Say the number of lines in the records below that hold the word "рубля", and only that number.

--- START ---

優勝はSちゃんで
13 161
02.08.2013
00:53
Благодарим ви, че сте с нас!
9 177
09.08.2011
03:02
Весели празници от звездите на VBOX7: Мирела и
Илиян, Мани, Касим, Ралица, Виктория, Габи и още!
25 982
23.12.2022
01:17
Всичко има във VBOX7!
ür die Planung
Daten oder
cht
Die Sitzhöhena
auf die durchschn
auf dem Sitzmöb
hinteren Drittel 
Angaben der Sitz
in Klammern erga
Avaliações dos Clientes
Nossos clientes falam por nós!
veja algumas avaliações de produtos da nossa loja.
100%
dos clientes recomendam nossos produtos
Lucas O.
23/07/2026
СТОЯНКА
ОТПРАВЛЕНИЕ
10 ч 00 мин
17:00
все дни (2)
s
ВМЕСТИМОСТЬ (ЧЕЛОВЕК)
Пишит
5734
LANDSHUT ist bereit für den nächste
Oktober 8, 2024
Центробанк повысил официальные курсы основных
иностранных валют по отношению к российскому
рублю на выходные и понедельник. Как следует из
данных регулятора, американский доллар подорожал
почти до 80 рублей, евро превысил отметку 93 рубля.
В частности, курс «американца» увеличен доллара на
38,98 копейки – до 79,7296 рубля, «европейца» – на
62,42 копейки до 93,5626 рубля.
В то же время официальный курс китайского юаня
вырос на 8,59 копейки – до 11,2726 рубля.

--- END ---
--- START ---

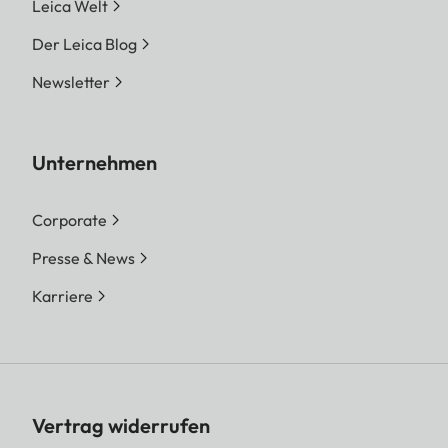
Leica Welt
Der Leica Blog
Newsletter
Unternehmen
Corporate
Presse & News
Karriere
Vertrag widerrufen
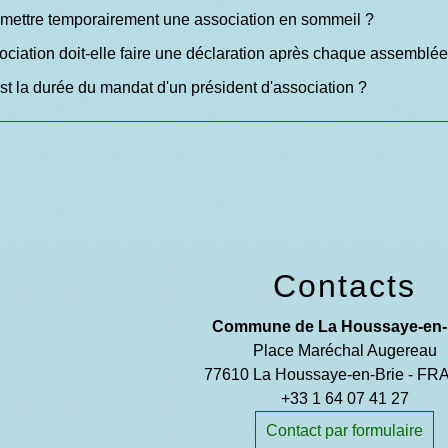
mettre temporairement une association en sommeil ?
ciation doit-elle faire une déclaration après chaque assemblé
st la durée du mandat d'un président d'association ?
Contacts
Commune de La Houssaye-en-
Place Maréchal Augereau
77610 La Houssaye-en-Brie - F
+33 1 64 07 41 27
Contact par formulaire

--- END ---

__Task answer__: 4